P(Spam|message): 2.3967807399651816e-25
P(Ham|message): 3.681184738543211e-21
Label: Ham


## Measuring the Spam Filter's Accuracy 

The two results above look promising, but let's see how well the filter does on our test set, which has 1,114 messages.

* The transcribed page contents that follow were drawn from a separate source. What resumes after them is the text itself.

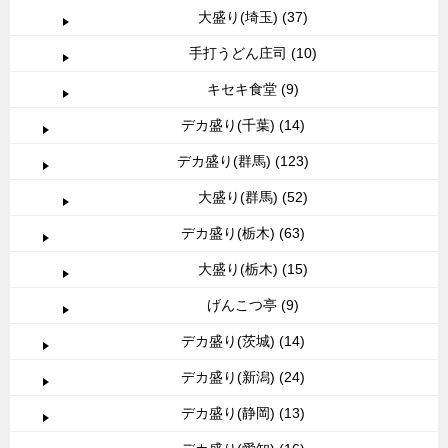
大盛り(埼玉) (37)
手打うどん庄司 (10)
キセキ食堂 (9)
デカ盛り(千葉) (14)
デカ盛り(群馬) (123)
大盛り(群馬) (52)
デカ盛り(栃木) (63)
大盛り(栃木) (15)
げんこつ亭 (9)
デカ盛り(茨城) (14)
デカ盛り(新潟) (24)
デカ盛り(静岡) (13)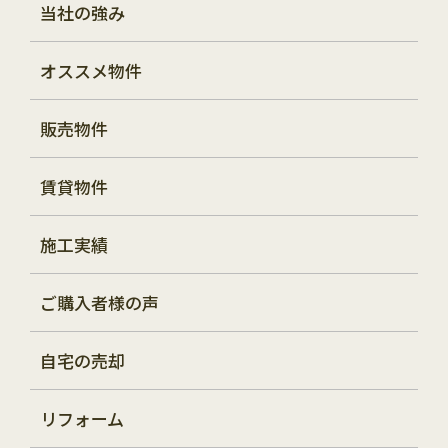
当社の強み
オススメ物件
販売物件
賃貸物件
施工実績
ご購入者様の声
自宅の売却
リフォーム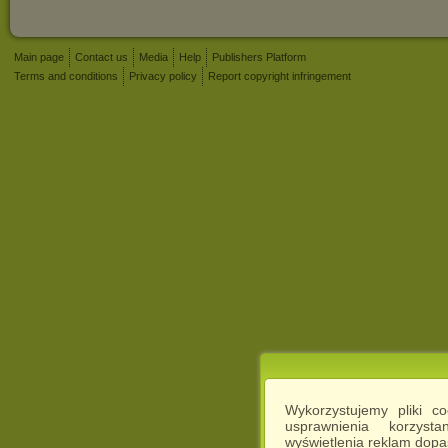
Main page
Contact us
Media
Help
Publishers Platform
Terms and conditions
Privacy policy
Report copyright infringement
Wykorzystujemy pliki c
usprawnienia korzyst
wyświetlenia reklam dop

We'll start by writing a function that returns classification labels instead of printing them.

In [35]:
def classify_test(message):
    message = re.sub('\W',' ', message)
    message = message.lower().split() 
    
    p_spam_given_message = p_spam
    p_ham_given_message = p_ham
    
    for word in message:
        if word in parameters_spam:
            p_spam_given_message *= parameters_spam[word]
        if word in parameters_ham: 
            p_ham_given_message *= parameters_ham[word]
            
    if p_ham_given_message > p_spam_given_message:
        return 'ham'
    elif p_spam_given_message > p_ham_given_message:
        return 'spam'
    else:
        return 'needs human classification'

In [36]:
test['predicted'] = test['SMS'].apply(classify_test)
test.head()

Unnamed: 0,Label,SMS,predicted
0,ham,Later i guess. I needa do mcat study too.,ham
1,ham,But i haf enuff space got like 4 mb...,ham
2,spam,Had your mobile 10 mths? Update to latest Oran...,spam
3,ham,All sounds good. Fingers . Makes it difficult ...,ham
4,ham,"All done, all handed in. Don't know if mega sh...",ham


## Accuracy of the algorithm 

In [39]:
correct = 0 
total = test.shape[0]

for row in test.iterrows():
    row = row[1]
    if row['Label'] == row['predicted']:
        correct += 1
        
print('Correct:', correct)
print('Total:', total)
print('Accuracy:', correct/total)

Correct: 1100
Total: 1114
Accuracy: 0.9874326750448833


The accuracy is close to 98.74%, which is really good. Our spam filter looked at 1,114 messages that it hasn't seen in training, and classified 1,100 correctly.

## Conclusion 

In this project, we managed to build a spam filter for SMS messages using the multinomial Naive Bayes algorithm. The filter had an accuracy of 98.74% on the test set we used, which is a pretty good result. Our initial goal was an accuracy of over 80%, and we managed to do way better than that.